Oyegbe is a team lead and senior engineering surveyor. Based in Aberdeen, she acts as the interface between Lloyd's Register Group and Lloyd's Register Foundation. She joined LR as a graduate in 2012.
Tell us more about your role at LR?
I am a team lead and senior engineering surveyor. What I do is called verification and we independently assess safety and environmentally critical elements for offshore assets, throughout the lifecycle, to make sure they are designed and operate to meet a certain standard and they protect the people, the environment and the offshore installations. I review documents and also get to do surveys offshore on the rigs working with our clients and the people on the ground to test the equipment and make sure it works as it should and it's safe. Most of my work is in the UK but I do verification for assets in West Africa and I also had the opportunity to go out to South Korea and work in a shipyard for a Floating Production Storage Offloading Unit and a fixed platform.
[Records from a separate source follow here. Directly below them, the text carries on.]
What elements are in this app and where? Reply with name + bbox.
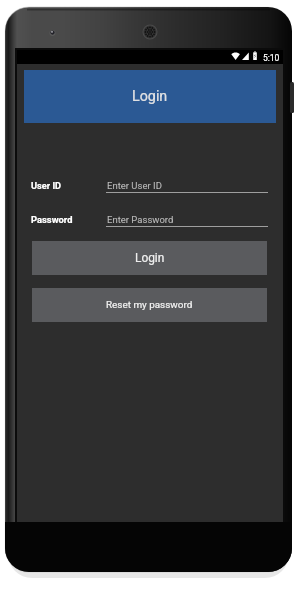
button[interactable]: Login (32, 241, 267, 275)
button[interactable]: Login (24, 70, 276, 123)
staticText: User ID (31, 180, 62, 191)
button[interactable]: Reset my password (32, 288, 267, 322)
staticText: Login (135, 251, 165, 265)
staticText: 5:10 (263, 53, 280, 63)
button[interactable]: User ID (17, 174, 283, 196)
staticText: Password (31, 214, 73, 225)
staticText: Reset my password (106, 299, 193, 311)
button[interactable]: Password (17, 208, 283, 230)
staticText: Enter Password (107, 214, 174, 225)
staticText: Enter User ID (107, 180, 162, 191)
staticText: Login (132, 88, 168, 105)
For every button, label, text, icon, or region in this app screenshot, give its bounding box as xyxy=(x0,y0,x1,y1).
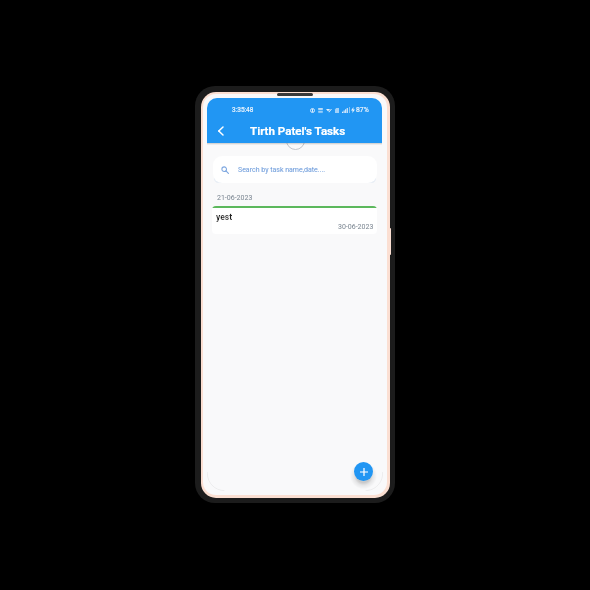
staticText: 87% xyxy=(356,106,369,114)
staticText: 3:35:48 xyxy=(232,106,254,114)
staticText: 21-06-2023 xyxy=(217,194,253,202)
button[interactable]: Add task xyxy=(354,462,373,481)
staticText: yest xyxy=(216,212,233,222)
button[interactable]: Search by task name,date.... xyxy=(213,156,377,183)
button[interactable]: yest xyxy=(212,206,377,234)
staticText: Tirth Patel's Tasks xyxy=(250,124,346,138)
button[interactable]: Back xyxy=(211,122,229,140)
staticText: 30-06-2023 xyxy=(338,223,374,231)
staticText: Search by task name,date.... xyxy=(238,166,326,174)
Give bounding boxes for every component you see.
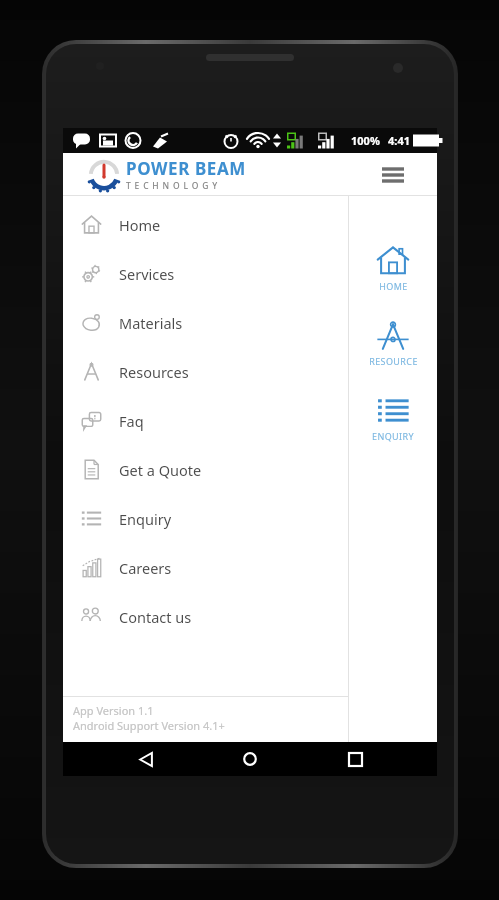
- staticText: HOME: [379, 280, 408, 292]
- button[interactable]: Back: [124, 742, 168, 776]
- button[interactable]: Resources: [63, 347, 348, 396]
- button[interactable]: Careers: [63, 543, 348, 592]
- button[interactable]: Open menu: [349, 153, 437, 196]
- staticText: Faq: [119, 411, 144, 431]
- staticText: Careers: [119, 558, 172, 578]
- button[interactable]: HOME: [349, 244, 437, 292]
- button[interactable]: ENQUIRY: [349, 394, 437, 442]
- button[interactable]: Faq: [63, 396, 348, 445]
- staticText: RESOURCE: [369, 355, 418, 367]
- staticText: Contact us: [119, 607, 192, 627]
- button[interactable]: Contact us: [63, 592, 348, 641]
- staticText: Home: [119, 215, 161, 235]
- staticText: POWER BEAM: [126, 157, 246, 180]
- button[interactable]: Home: [228, 742, 272, 776]
- staticText: Android Support Version 4.1+: [73, 718, 225, 733]
- button[interactable]: RESOURCE: [349, 319, 437, 367]
- button[interactable]: Recent apps: [333, 742, 377, 776]
- staticText: T E C H N O L O G Y: [126, 180, 218, 192]
- staticText: Get a Quote: [119, 460, 202, 480]
- button[interactable]: Enquiry: [63, 494, 348, 543]
- button[interactable]: Materials: [63, 298, 348, 347]
- staticText: 4:41 PM: [388, 133, 431, 148]
- staticText: Materials: [119, 313, 183, 333]
- staticText: Resources: [119, 362, 189, 382]
- button[interactable]: Services: [63, 249, 348, 298]
- button[interactable]: Home: [63, 200, 348, 249]
- staticText: Enquiry: [119, 509, 172, 529]
- staticText: 100%: [351, 133, 380, 148]
- button[interactable]: Get a Quote: [63, 445, 348, 494]
- staticText: Services: [119, 264, 175, 284]
- staticText: App Version 1.1: [73, 703, 154, 718]
- staticText: ENQUIRY: [372, 430, 414, 442]
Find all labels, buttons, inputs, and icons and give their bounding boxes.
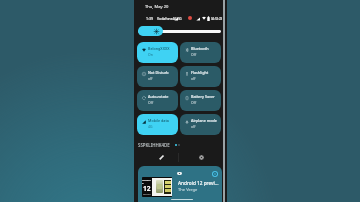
staticText: Android 12 previ… <box>178 180 219 186</box>
staticText: off <box>191 76 196 81</box>
staticText: VodafoneAU <box>157 16 178 21</box>
button[interactable]: Battery Saver <box>180 90 221 111</box>
staticText: 12 <box>143 184 151 193</box>
button[interactable]: Airplane mode <box>180 114 221 135</box>
staticText: Off <box>191 52 196 57</box>
staticText: Off <box>191 100 196 105</box>
button[interactable]: Not Disturb <box>137 66 178 87</box>
button[interactable]: Brightness <box>138 26 221 36</box>
staticText: Airplane mode <box>191 118 217 123</box>
staticText: Auto-rotate <box>148 94 169 99</box>
staticText: Thu, May 20 <box>145 4 169 10</box>
staticText: Off <box>148 100 153 105</box>
staticText: PREVIEW <box>143 193 151 195</box>
button[interactable]: Expand notification <box>212 171 218 177</box>
staticText: 1:39 <box>146 16 153 21</box>
button[interactable]: Settings <box>184 151 218 164</box>
staticText: Mobile data <box>148 118 169 123</box>
staticText: The Verge <box>178 187 198 193</box>
staticText: SSPKLIHHK4DE <box>138 142 170 148</box>
button[interactable]: Edit tiles <box>144 151 178 164</box>
staticText: 4G <box>148 124 153 129</box>
staticText: off <box>191 124 196 129</box>
staticText: 04:53:23 <box>211 17 223 21</box>
staticText: off <box>148 76 153 81</box>
staticText: ANDROID <box>142 179 152 185</box>
button[interactable]: BelongXXXX <box>137 42 178 63</box>
button[interactable]: Auto-rotate <box>137 90 178 111</box>
staticText: 5G <box>178 17 182 21</box>
button[interactable]: Flashlight <box>180 66 221 87</box>
staticText: Not Disturb <box>148 70 169 75</box>
staticText: On <box>148 52 153 57</box>
staticText: BelongXXXX <box>148 46 170 51</box>
staticText: Bluetooth <box>191 46 209 51</box>
button[interactable]: Expand notification <box>138 166 222 202</box>
staticText: Battery Saver <box>191 94 215 99</box>
button[interactable]: Mobile data <box>137 114 178 135</box>
staticText: Flashlight <box>191 70 209 75</box>
button[interactable]: Bluetooth <box>180 42 221 63</box>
In the other part of my current role as a team lead, I manage a team of 5 surveyors, so I help them with their development and their roles as well as manage client projects and initiatives for our department to meet our business objectives. I am also currently seconded to the Lloyd’s Register Foundation where I help manage the interface between LR Group and LR Foundation; so we look for ways we can share more about the Foundation within the Group and the opportunities for how we can work together closer to achieve our missions of “working together for a safer world” and “engineering a safer world”. We like to call the relationship between the Group and the Foundation the 21st century model of doing social business.
Why did you join?
When I joined on the graduate scheme, the tag line for LR was ‘Life Matters’ which really resonated with me. I still remember doing my assessment day and speaking to the wide range of people in the Group to understand what they do. I ended up working with one of those people on one of my rotations, who became my mentor, and I am working for him again in my current role. The people really stood out to me. They were really positive and enthusiastic about the work they were doing and the graduate scheme seemed to offer a broad range of opportunities for development. There were so many different characters too - I remember coming out of that assessment centre and thinking there isn’t a typical ‘LR person’ because everyone is so different.
Why did you stay?
I am really proud to work here because the work I do in my day job contributes to the Foundation to fund these amazing grants in the world that create impact. I have seen this firsthand speaking to some of the grant holders at the Foundation conference and watching the presentations. The Foundation also sponsors PhD students who were talking about some of the work they were doing which I found fascinating. Another great project they have been involved with is the Science Firefly which had a mobile learning unit going to areas in Turkey teaching kids about STEM. It is amazing.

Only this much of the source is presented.